* **What the exercise asks**: When you reach the line that contains "Спасибо за фид, так", please begin copying, and carry on exactly to the last line of the material, leaving out every picture.

Segment Open

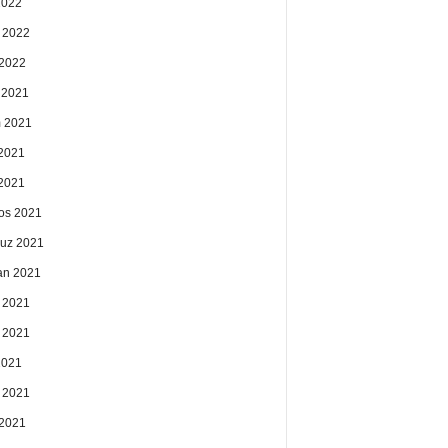
2022
 2022
2022
k 2021
 2021
2021
 2021
os 2021
uz 2021
an 2021
 2021
 2021
2021
 2021
2021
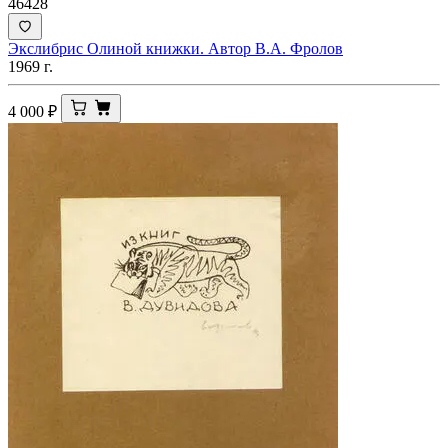
46428
Экслибрис Олиной книжки. Автор В.А. Фролов
1969 г.
4 000
₽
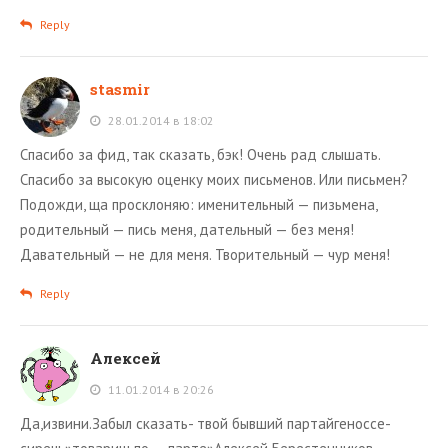
Reply
stasmir
28.01.2014 в 18:02
Спасибо за фид, так сказать, бэк! Очень рад слышать.
Спасибо за высокую оценку моих письменов. Или письмен?
Подожди, ща просклоняю: именительный — пизьмена,
родительный — пись меня, дательный — без меня!
Давательный — не для меня. Творительный — чур меня!
Reply
Алексей
11.01.2014 в 20:26
Да,извини.Забыл сказать- твой бывший партайгеноссе-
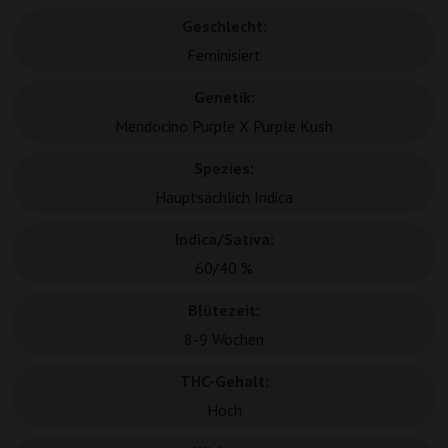
Geschlecht:
Feminisiert
Genetik:
Mendocino Purple X Purple Kush
Spezies:
Hauptsächlich Indica
Indica/Sativa:
60/40 %
Blütezeit:
8-9 Wochen
THC-Gehalt:
Hoch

Segment Closed

* **Answer**:
Спасибо за фид, так сказать, бэк! Очень рад слышать.
Спасибо за высокую оценку моих письменов. Или письмен?
Подожди, ща просклоняю: именительный — пизьмена,
родительный — пись меня, дательный — без меня!
Давательный — не для меня. Творительный — чур меня!
Reply
Алексей
11.01.2014 в 20:26
Да,извини.Забыл сказать- твой бывший партайгеноссе-
Geschlecht:
Feminisiert
Genetik:
Mendocino Purple X Purple Kush
Spezies:
Hauptsächlich Indica
Indica/Sativa:
60/40 %
Blütezeit:
8-9 Wochen
THC-Gehalt:
Hoch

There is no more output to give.